A three-judge panel of the U.S. Court of Appeals for the Fifth Circuit ruled late Wednesday that Lanier concealed payments to two highly influential expert witnesses and Judge Kinkeade “abused his discretion” by allowing Lanier to make arguments to the jury that were improper and inadmissible.
U.S. Circuit Judge Jerry Smith, in a scathing 57-page unanimous opinion, wrote that “the errors are sufficiently egregious, multiple and prejudicial.”
“Because the taint is unmistakable, the verdict cannot stand,” Judge Smith stated.
In March 2016, a Dallas jury ruled that DePuy Orthopaedics and its parent company, Johnson & Johnson, manufactured and negligently sold defective metal-on-metal hip implants to five Texas residents. The jury awarded $142 million in actual damages and $360 million in punitive damages. Judge Kinkeade later reduced the judgment to $151 million.
Johnson & Johnson appealed.
In Wednesday’s decision, the Fifth Circuit panel ruled that two of the five plaintiffs – 76-year-old former Navy Seal Robert Peterson and 79-year-old Boerne resident Donald Greer – did not present a sufficient amount of evidence to prove their allegations. Their cases were dismissed.
The three-judge panel reversed the verdicts favoring the other three plaintiffs and ruled they could have their cases retried.
The appeal judges point to Lanier’s introduction of evidence continued in a federal Deferred Prosecution Agreement that an affiliated company of J&J paid bribes to Saddam Hussein’s Iraqi government. Judge Kinkeade allowed the argument because J&J had allegedly opened the door when it discussed the company’s corporate culture and marketing practices.

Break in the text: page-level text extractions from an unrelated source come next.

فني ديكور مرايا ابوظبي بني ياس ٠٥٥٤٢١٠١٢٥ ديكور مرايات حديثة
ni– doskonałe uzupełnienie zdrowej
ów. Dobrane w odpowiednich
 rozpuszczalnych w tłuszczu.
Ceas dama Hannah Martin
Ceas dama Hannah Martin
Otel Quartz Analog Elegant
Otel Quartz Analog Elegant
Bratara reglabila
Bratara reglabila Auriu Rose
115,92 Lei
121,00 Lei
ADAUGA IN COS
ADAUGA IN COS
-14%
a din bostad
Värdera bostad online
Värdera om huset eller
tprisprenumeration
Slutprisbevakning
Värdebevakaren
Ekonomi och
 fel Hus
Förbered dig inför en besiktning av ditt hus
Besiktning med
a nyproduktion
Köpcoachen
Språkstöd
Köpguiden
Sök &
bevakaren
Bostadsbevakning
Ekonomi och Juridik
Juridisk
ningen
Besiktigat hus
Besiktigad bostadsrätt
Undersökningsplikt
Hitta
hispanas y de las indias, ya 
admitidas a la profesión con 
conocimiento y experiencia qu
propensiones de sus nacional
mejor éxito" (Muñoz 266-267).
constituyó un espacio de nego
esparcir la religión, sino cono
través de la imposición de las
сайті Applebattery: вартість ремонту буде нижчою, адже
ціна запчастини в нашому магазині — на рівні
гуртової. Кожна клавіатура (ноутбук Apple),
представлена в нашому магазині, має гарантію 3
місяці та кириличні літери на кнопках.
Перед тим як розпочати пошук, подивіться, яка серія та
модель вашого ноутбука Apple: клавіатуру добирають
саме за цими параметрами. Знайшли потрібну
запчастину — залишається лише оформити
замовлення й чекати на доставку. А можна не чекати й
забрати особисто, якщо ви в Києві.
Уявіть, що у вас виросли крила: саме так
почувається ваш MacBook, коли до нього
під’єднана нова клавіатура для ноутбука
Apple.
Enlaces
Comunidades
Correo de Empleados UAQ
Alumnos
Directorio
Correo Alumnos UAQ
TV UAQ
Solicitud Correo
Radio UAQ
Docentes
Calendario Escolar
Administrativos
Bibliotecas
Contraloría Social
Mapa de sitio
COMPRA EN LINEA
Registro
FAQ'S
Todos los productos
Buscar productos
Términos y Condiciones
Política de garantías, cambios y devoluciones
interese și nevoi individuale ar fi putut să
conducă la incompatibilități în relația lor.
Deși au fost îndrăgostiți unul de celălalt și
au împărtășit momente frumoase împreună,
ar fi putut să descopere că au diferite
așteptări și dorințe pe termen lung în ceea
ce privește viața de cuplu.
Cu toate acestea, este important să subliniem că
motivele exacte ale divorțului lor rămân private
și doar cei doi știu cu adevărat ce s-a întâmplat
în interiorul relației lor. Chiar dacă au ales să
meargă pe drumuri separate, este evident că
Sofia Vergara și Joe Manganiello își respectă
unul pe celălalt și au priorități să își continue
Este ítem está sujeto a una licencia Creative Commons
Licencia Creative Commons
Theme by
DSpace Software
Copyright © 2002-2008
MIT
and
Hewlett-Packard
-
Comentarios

“But that suggestion is as dubious as it is vague,” Judge Smith wrote. “The record makes plain that the DPA and Hussein were ‘wafted before the jury to trigger their punitive instinct.’ Lanier repeatedly referenced bribes to the Hussein ‘regime,’ despite [the fact] that the alleged bribes involve neither DePuy nor its products.
“Crucially, he then invited the jury to infer J&J’s liability based solely on that. Lanier tainted the result by inviting the jury to infer guilt based on no more than prior bad acts, in direct contravention of Rule 404(b)(1). That alone provides grounds for a new trial.”

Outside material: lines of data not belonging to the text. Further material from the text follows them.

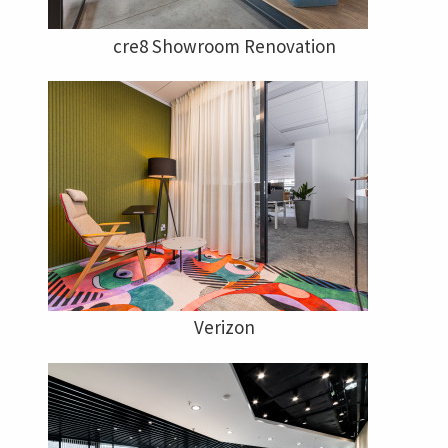
cre8 Showroom Renovation
Verizon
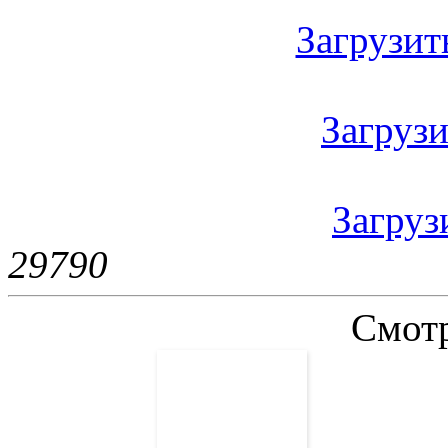
Загрузить
Загрузи
Загрузи
2979
0
Смотр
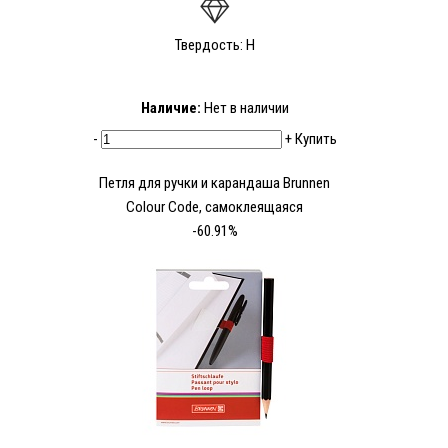
Твердость: H
Наличие:
Нет в наличии
-
+
Купить
Петля для ручки и карандаша Brunnen
Colour Code, самоклеящаяся
-60.91%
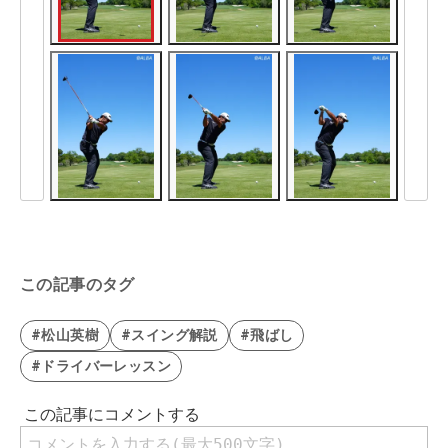
この記事のタグ
#松山英樹
#スイング解説
#飛ばし
#ドライバーレッスン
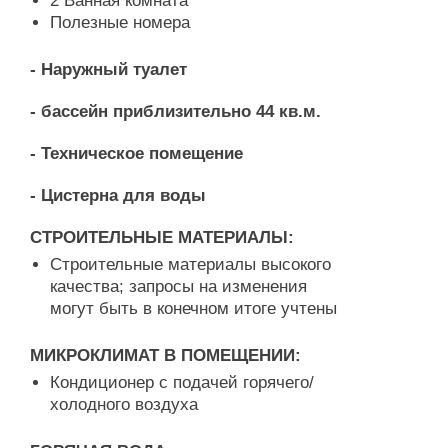
2 Ванная комната
Полезные номера
- Наружный туалет
- бассейн приблизительно 44 кв.м.
- Техническое помещение
- Цистерна для воды
СТРОИТЕЛЬНЫЕ МАТЕРИАЛЫ:
Строительные материалы высокого
качества; запросы на изменения
могут быть в конечном итоге учтены
МИКРОКЛИМАТ В ПОМЕЩЕНИИ:
Кондиционер с подачей горячего/
холодного воздуха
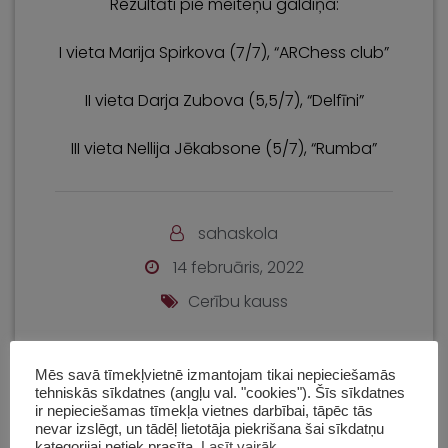
Rezultāti pie meiteņu galdiņa:
I vieta Marija Spirkova (7/7), “ARChess club”
II vieta Darja Zubova (5,5/7), “Delfīni”
III vieta Nellija Jēkabsone (5/7), “Rumba”
sahaskola
14 februāris, 2022
Cerību kauss
Mēs savā tīmekļvietnē izmantojam tikai nepieciešamās
tehniskās sīkdatnes (angļu val. "cookies"). Šīs sīkdatnes
ir nepieciešamas tīmekļa vietnes darbībai, tāpēc tās
Sadaļas
nevar izslēgt, un tādēļ lietotāja piekrišana šai sīkdatņu
kategorijai netiek prasīta.
Lasīt vairāk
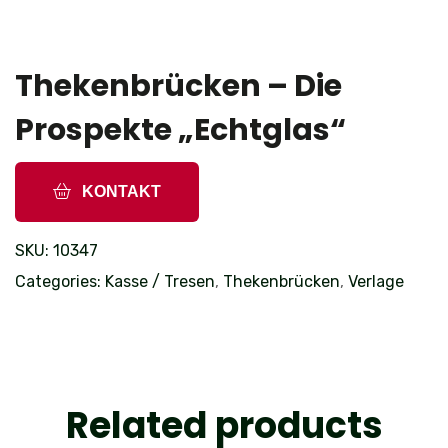
Thekenbrücken – Die
Prospekte „Echtglas“
KONTAKT
SKU:
10347
Categories:
Kasse / Tresen
,
Thekenbrücken
,
Verlage
Related products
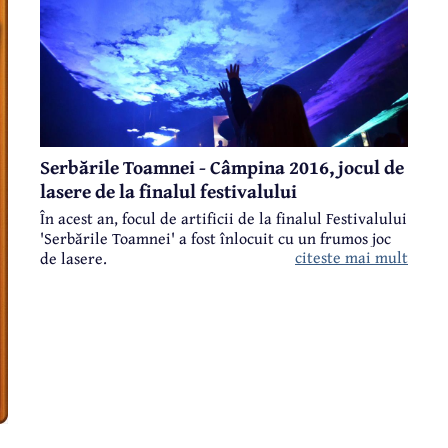
Serbările Toamnei - Câmpina 2016, jocul de
lasere de la finalul festivalului
În acest an, focul de artificii de la finalul Festivalului
'Serbările Toamnei' a fost înlocuit cu un frumos joc
citeste mai mult
de lasere.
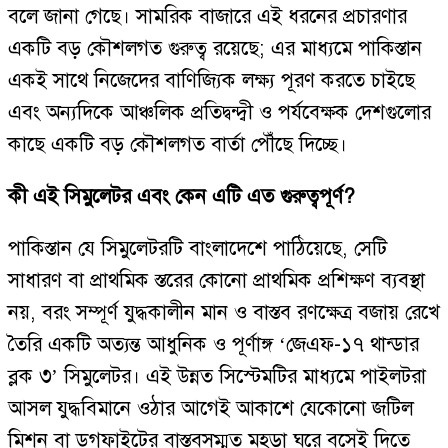
বলে জানা গেছে। সামরিক বাজারে এই ধরনের প্রচারণার
একটি বড় কৌশলগত গুরুত্ব রয়েছে; এর মাধ্যমে পাকিস্তান
একই সাথে নিজেদের বাণিজ্যিক লক্ষ্য পূরণ করতে চাইছে
এবং অন্যদিকে আঞ্চলিক প্রতিদ্বন্দ্বী ও পর্যবেক্ষক দেশগুলোর
কাছে একটি বড় কৌশলগত বার্তা পৌঁছে দিচ্ছে।
কী এই সিমুলেটর এবং কেন এটি এত গুরুত্বপূর্ণ?
পাকিস্তান যে সিমুলেটরটি বাংলাদেশে পাঠিয়েছে, সেটি
সাধারণ বা প্রাথমিক স্তরের কোনো প্রাথমিক প্রশিক্ষণ ব্যবস্থা
নয়, বরং সম্পূর্ণ যুদ্ধকালীন মান ও বাস্তব রণক্ষেত্র বজায় রেখে
তৈরি একটি অত্যন্ত আধুনিক ও পূর্ণাঙ্গ ‘জেএফ-১৭ থান্ডার
ব্লক ৩’ সিমুলেটর। এই উন্নত সিস্টেমটির মাধ্যমে পাইলটরা
আসল যুদ্ধবিমানে ওঠার আগেই আকাশে যেকোনো জটিল
মিশন বা ডগফাইটের বাস্তবসম্মত মহড়া ঘরে বসেই দিতে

The Fifth Circuit panel also blasted Lanier for not disclosing payments he made to two of his expert witnesses, who were highly influential with the jury.
Lanier argued to the jury that his witnesses were unpaid and that meant they were telling the truth without conflicts. In reality, Lanier paid $10,000 to a charity for one of the experts.

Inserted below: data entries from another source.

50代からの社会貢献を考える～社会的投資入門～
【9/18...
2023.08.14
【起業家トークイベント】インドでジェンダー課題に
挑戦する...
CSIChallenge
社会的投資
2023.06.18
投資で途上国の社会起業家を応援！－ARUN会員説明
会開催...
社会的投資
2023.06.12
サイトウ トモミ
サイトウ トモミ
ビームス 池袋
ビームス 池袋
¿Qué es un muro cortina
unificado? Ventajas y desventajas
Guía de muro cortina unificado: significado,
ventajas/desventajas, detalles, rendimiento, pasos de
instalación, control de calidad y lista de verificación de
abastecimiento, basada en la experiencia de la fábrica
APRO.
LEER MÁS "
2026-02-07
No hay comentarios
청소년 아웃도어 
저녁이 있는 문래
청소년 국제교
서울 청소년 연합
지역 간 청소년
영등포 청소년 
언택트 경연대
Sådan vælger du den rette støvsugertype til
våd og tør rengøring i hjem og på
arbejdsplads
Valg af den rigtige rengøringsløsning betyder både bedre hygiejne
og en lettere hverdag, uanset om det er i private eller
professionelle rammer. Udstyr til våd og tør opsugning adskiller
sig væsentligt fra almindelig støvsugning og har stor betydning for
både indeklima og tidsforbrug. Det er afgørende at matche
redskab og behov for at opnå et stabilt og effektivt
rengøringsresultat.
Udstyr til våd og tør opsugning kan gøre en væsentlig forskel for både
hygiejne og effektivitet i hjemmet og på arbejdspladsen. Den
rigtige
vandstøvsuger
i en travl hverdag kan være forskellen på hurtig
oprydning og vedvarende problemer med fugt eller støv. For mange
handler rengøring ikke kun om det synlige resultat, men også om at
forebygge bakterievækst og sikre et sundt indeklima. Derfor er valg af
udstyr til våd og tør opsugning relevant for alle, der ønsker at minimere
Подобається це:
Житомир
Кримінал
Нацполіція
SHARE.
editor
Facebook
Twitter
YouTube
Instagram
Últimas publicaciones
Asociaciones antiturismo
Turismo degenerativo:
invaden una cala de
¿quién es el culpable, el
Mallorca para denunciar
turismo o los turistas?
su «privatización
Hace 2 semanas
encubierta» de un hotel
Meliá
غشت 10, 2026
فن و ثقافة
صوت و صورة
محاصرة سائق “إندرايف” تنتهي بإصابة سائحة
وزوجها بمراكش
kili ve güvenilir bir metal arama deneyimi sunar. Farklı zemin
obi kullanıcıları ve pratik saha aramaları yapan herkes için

Within a few weeks of the March 2016 verdict, Lanier paid the same two experts – Dr. Bernard Morrey and his son, Dr. Matthew Morrey – checks totaling $65,000.
“Now, to the question whether Lanier, knowingly or unknowingly, misled the jury in representing repeatedly that the Morreys had neither pecuniary interest nor motive in testifying,” Judge Smith wrote. ‘The facts speak pellucidly: The pre-trial donation check, the expert’s expectation of compensation, and the post-trial payments to both doctors are individually troubling, collectively devastating.”
The Fifth Circuit panel agreed that the law requires them to give great deference to decision by trial judges.
“This is the rare case in which counsel’s deceptions were sufficiently obvious, egregious, and impactful to penetrate the layers of deference that would ordinarily shield against reversal,” the court stated. “Once it was ‘formally’ decided that Morrey Sr. would testify, Lanier’s failure to disclose the donation, and his repeated insistence that Morrey Sr. had absolutely no pecuniary interest in testifying, were unequivocally deceptive.”
(Editor’s Note: An initial version of this article mistakenly stated that J&J lawyers paid the experts. It was the plaintiff’s lawyers who made the payments. We apologize for this error.)